You are implementing DatabaseRepository according to the Repository contract, reconfigure your DI container and BOOM, your documents are now lives in the database. You haven't changed anything in the DocumentStorage, RuntimeMetrics still using InMemoryRepository for managing its data.

In the similar way you can test DocumentStorage by replacing Repository with a fake implementation instead of firing up the whole database server.

This is the main benefit of the DI.

Answer 2

You don't need the interfaces you've created for it to be classified as dependency injection. This class is using dependency injection:

public class A {
    private final B b;

    public A(B b) {
        this.b = b;
    }

    public void foo(){
        b.fooB();
    }
}

Don't overthink it. 'Dependency injection' sounds like a complicated concept when you don't understand it but the name actually describes the concept perfectly and concisely. Let's break it down:

Dependency: Things that something relies upon
Injection: The act of putting something external inside something else

In the above example, are we putting the things we rely upon inside our class from the outside? Yes we are, so we're using dependency injection. Whether our class implements an interface or not is irrelevant.

There are good reasons why implementing classes to interfaces is a good idea but that is tangential to dependency injection. Don't get these things confused and don't think that it's a requirement.

---

Addressing testability: yes, in your non-dependency injected version we can test A and B. We can't test A in isolation from B but so what? Who says that we'd want to? What benefit would that give us?

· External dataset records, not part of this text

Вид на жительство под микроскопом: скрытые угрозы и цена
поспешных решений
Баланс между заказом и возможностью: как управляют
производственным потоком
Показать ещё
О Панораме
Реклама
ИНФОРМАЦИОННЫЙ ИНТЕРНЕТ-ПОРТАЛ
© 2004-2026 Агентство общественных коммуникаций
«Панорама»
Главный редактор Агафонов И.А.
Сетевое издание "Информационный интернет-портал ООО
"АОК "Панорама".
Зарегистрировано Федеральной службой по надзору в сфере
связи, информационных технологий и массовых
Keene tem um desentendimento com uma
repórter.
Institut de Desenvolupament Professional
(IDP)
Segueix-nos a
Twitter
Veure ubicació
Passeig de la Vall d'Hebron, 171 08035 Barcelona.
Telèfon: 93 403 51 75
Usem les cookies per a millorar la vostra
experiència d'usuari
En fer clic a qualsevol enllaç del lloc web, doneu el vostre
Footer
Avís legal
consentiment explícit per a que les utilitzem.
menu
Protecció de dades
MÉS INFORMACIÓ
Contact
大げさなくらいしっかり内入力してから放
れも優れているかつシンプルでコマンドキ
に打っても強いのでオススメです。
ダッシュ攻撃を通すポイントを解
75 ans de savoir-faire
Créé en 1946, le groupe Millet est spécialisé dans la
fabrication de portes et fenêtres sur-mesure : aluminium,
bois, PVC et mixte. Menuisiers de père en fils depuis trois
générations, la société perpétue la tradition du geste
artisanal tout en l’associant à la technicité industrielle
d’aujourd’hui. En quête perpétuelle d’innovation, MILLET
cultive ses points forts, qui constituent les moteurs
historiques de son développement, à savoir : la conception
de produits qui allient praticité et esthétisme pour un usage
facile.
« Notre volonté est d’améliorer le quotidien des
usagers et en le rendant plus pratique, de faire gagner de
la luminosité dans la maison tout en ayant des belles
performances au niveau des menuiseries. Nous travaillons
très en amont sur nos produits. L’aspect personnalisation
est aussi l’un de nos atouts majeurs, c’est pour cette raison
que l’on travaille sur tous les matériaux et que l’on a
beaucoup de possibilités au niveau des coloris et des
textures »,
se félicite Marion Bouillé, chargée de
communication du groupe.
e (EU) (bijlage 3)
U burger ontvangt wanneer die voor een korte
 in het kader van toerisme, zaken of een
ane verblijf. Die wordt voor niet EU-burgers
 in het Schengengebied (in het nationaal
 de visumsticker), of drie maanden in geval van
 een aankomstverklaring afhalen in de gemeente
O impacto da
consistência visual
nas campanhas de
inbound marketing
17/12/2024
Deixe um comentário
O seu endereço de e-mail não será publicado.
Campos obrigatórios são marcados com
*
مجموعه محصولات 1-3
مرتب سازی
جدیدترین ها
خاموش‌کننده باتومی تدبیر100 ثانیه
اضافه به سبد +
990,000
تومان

Well, suppose B is not so trivial. Suppose B reads from a database and returns some value. We don't want our unit tests for A to rely on a database because A doesn't care about databases, it just cares about being able to fooB. Unfortunately, if A is the one in charge of creating B then we have no way to change that behaviour. It can only do one thing and in our production code we need it to create a B that talks to a database, so that's what we're stuck with.

However, if we were injecting the dependency then we could do this in our real code:

new A(new DatabaseB());

and inject a 'fake' or a 'mock' in our tests that acts like it's talking to a database without actually doing so:

new A(mockB);
new A(fakeB);

This allows us to use A in two different ways: with and without a database; for production code, and for test code. It gives us the flexibility to choose.